Last year the congregation I attend announced that it would be holding a congregation-wide, weekend long retreat to promote fellowship. Good idea.
Well, except that the facility hosting the retreat, it was known at the time, charged around two hundred dollars to feed and house a family for the weekend. This meant, in effect, that the weekend of fellowship was for those in the minority portion of the congregation who could afford it. Bad idea. Really, really, bad idea.
Oh, there was no backlash. Nobody mentioned it in public. I heard no grumbling. But I was terribly bothered by it. It was so simple, so clear, so blatant. Did anybody organizing the event realize what it sounds like, what it means, when you stand in a pulpit and say that the whole congregation is invited, when most of the people know it is impossible for them, and those doing the inviting already know that? What exactly is the congregation implied to be in such circumstances? Those who can afford to be a part of it? And uh, parenthetically, isn’t this the opposite of what Jesus taught?
This a perfect example of how socio-economics works in the real world: money divides people, all of the time in a myriad of ways. But the example is especially disconcerting in an organization where nobody is supposed to be divided in any way. Even more worrisome is that when I mentioned this to a few people who could afford to attend the retreat, as far as I could tell the economics and the consequent divide hadn’t occurred to them at all. None of these people were mean or cruel people, but they were—and this is not an excuse—clueless. Those of us who enjoy power and privilege in a group small or large are likely to never notice the way we flaunt our position and lord it over others, and why should we? When all is well, when we have everything we need and most everything we want, what would cause us to stop and see the other side? What could cause us to question what we’ve always known? What would incite inquiry into that which seems so normal, so natural and so right to us? What, that is, except a heart and mind in a different, which is to say proper, place?
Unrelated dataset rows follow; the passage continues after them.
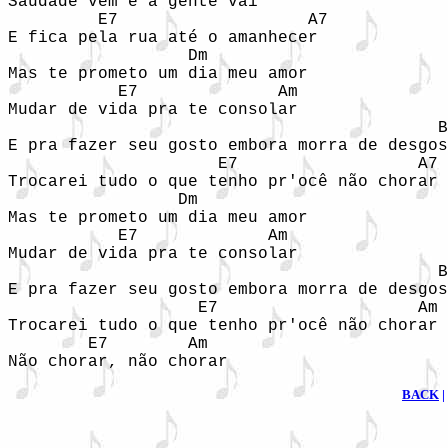
Saudade vem e a gente vai

         E7		      A7

E fica pela rua até o amanhecer

                  Dm

Mas te prometo um dia meu amor

           E7		   Am

Mudar de vida pra te consolar

                                           B
E pra fazer seu gosto embora morra de desgos
                     E7                  A7

Trocarei tudo o que tenho pr'ocê não chorar

                 Dm

Mas te prometo um dia meu amor

           E7		  Am

Mudar de vida pra te consolar

                                           B
E pra fazer seu gosto embora morra de desgos
                   E7                    Am

Trocarei tudo o que tenho pr'ocê não chorar

        E7        Am

Não chorar, não chorar 
BACK
|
We need to stop and think. We need to think about the things we say and choose to do. There are numerous examples of the above case in point; little situations we probably don’t even notice, that drive a wedge between humans because of economics. We need to think about a Christianity that prides itself on following the Bible and striving to emulate the church of the first century. In that church, everyone had everything in common, and no one was in need. Those who had, sold what they had so that those who had not, could have. We need to think about how we don’t like to think about that little detail. We need to think about getting a clue.
And by “we,” I mean myself most of all.